Isn't that nonsense?



 
OP
OP
benb

benb

Evidence based cyclist
Location
Epsom
Other than his comment about RLJers (which even they were very mild compared to many) and the thing about roads being paid for by the motorist I thought it was a good article.

I don't agree with his recommendation of reducing the green man time to 6 seconds, and I'm not sure about bikes turning left on red as I think that's a recipe for confusion but the other stuff was pretty sensible. The flashing ambers in the evening seem to work ok in mainland Europe when I've seen them and as long as there deployment was carefully planned I think they would be advantageous.

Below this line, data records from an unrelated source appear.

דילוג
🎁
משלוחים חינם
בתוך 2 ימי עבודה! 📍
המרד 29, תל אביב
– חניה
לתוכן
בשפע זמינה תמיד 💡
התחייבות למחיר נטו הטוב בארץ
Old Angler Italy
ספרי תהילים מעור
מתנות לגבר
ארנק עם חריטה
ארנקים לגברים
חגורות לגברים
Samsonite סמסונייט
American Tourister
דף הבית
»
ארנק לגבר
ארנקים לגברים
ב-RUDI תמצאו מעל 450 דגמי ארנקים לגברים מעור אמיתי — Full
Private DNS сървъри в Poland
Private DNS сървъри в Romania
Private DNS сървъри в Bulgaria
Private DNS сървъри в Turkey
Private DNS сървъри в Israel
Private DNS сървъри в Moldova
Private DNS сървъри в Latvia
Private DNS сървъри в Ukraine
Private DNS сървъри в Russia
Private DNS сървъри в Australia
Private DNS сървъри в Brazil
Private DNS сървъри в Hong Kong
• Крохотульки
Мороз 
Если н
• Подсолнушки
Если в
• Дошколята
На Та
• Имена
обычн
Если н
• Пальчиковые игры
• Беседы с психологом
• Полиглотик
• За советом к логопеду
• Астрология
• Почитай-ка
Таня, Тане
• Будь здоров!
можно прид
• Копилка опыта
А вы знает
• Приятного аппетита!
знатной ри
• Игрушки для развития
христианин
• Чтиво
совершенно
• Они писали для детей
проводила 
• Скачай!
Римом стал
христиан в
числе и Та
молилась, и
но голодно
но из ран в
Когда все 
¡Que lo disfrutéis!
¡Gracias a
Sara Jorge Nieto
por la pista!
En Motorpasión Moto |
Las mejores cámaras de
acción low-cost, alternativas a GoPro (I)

You think it's a good idea to leave it up to driver's judgement whether to proceed through a junction? You clearly have more faith in the ability of the average motorist than I do.
 
I heard on the radio the other day that the estimated cost of repairing all the roads in the country properly would be about £9 billion. What's the point in building more if we can't keep the ones we have in a fit state?
 

Lizban

New Member
The phasing issue is an issue in my mind. Surely it is better to have traffic (by which I mean all road users) moving at steady consitant pace rather than the current race to the next set of lights.

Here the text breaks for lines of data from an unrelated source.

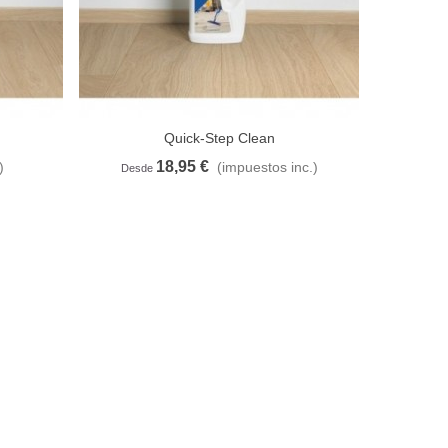
Quick-Step Clean
18,95 €
2
)
(impuestos inc.)
e deseos
Añadir al carrito
A lista de deseos
Añadir al
Desde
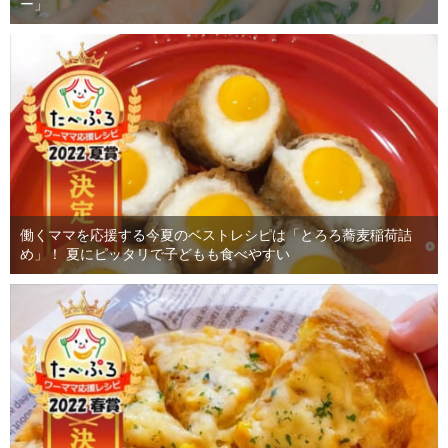
ー」
働くママを応援する今夏のベストレシピは「とろろ蕎麦稲荷詰
め」！ 夏にピッタリで子どもも食べやすい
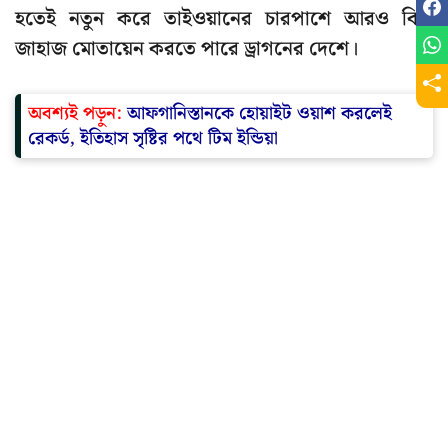
হতেই নতুন করে তাইওয়ানের চারপাশে আরও কিছু
জাহাজ মোতায়েন করতে পারে ড্রাগনের দেশে।
অবশ্যই পড়ুন:
আফগানিস্তানকে হোয়াইট ওয়াশ করলেই
রেকর্ড, ইতিহাস সৃষ্টির পথে টিম ইন্ডিয়া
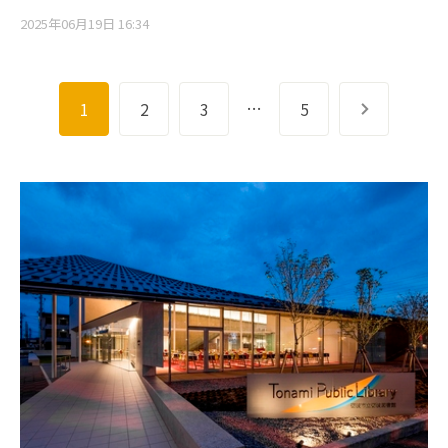
2025年06月19日 16:34
…
1
2
3
5
次へ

I like the phasing of lights that means the driver on or around teh right speed gets greens and the speeder gets reds.
 

mcshroom

Bionic Subsonic
You think it's a good idea to leave it up to driver's judgement whether to proceed through a junction? You clearly have more faith in the ability of the average motorist than I do.

Maybe I have. The planning of where these are introduced would be the important bit. I appreciate London can be a bit of a special case, but many junctions only need light controls for a few hours of the day. In the evening they are quiet enough to default back to being a normal junction (like is already done with part time signals on some motorway junctions). I don't see the point in running traffic lights at this time of day. Obviously there are also a lot of junctions that require 24hr traffic controls, but many don't.